RabbitMQ is the default and most recommended message broker for Celery. Another widely used and stable Celery broker is Redis but it may be more susceptible to data loss especially if there is an abrupt power failure. Usage of other brokers is allowed as well: IronMQ, SQLAlchemy, MongoDB, CouchDB but as the Celery documentation notes, they are still experimental (i.e. functional but do not have dedicated maintainers). Use of a database as your message broker may not also be time efficient as reads and writes may take more time.
In this post, we shall be using RabbitMQ as the broker for our Celery application. For installation instructions for RabbitMQ, please refer to the Let’s go RabbitMQ! post! 🙂
Installation Preparation: Digging Up the Soil for Celery
In installing Celery, we’ll be using the Python package manager pip. If it’s not yet installed, let’s go install it by issuing the following command in your terminal:
sudo apt-get install python-pip
For our Celery installation, we’ll also be using virtual environments of Python. Virtual environments allow multiple Python projects (with different and sometimes conflicting dependencies) to coexist on the same computer by creating isolated virtual environments. To install Python virtual environments, we do:
sudo apt-get install python-virtualenv
*Note: In case you encounter an IndexOutOfBounds error when installing with pip on an Ubuntu 14.04, you can fix it with the following line
sudo pip install -U --no-use-wheel pip
Now that our virtual environment is now installed, we now activate it:
- Create your project folder
-
cd my_project_folder
-
- Create your virtual environment. venv in this command is the name of the virtual environment that we’ll be creating.
-
virtualenv venv
-
- Once you have created your virtual environment, you’ll notice a venv folder created inside your project folder.This folder contains your project’s requirements and dependencies that it needs to run.
- Now we can now activate your virtual environment:
-
source venv/bin/activate
-
- Yay done!
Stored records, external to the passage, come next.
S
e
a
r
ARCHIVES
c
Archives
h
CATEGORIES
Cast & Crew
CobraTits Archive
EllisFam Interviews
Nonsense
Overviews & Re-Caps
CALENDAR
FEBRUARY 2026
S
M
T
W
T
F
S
In case you want your virtual environment off, you can just deactivate by typing the following:
-
deactivate
-
Installation Guide: Planting Celery
Now that our preparations are done, we can now install Celery:
pip install celery
Our First Celery Sprouts
Now, to have Celery up and running, we first create a file, tasks.py, to contain our first task:
from celery import Celery app = Celery('tasks', broker='amqp://guest@localhost:5672//') @app.task def hello(): print "Hello from the other sideee ~"
In line 1, we first imported Celery and in line 2, we instantiated our Celery application. We passed two arguments to Celery, the first being our module name and the second is the broker keyword argument. Here, we are specifying that our broker is RabbitMQ running on localhost at port 5672, which is also the default option.
Next we declare our task by first prepending an @app.task to let Celery know that it’s a task and can be added later to the queue. Our first task is very simple, it just prints Adele’s famous line: “Hello from the other sideee ~”.
Now we’re ready to run our celery worker server. In the command line issue:
celery worker -A tasks
You will be able to see something like the following:
Here we can see details such as the available queues, in this example it’s only celery, which is also default, as we didn’t specified a new one. And as we remember from our previous RabbitMQ post, Celery uses direct exchange using the routing key “celery”.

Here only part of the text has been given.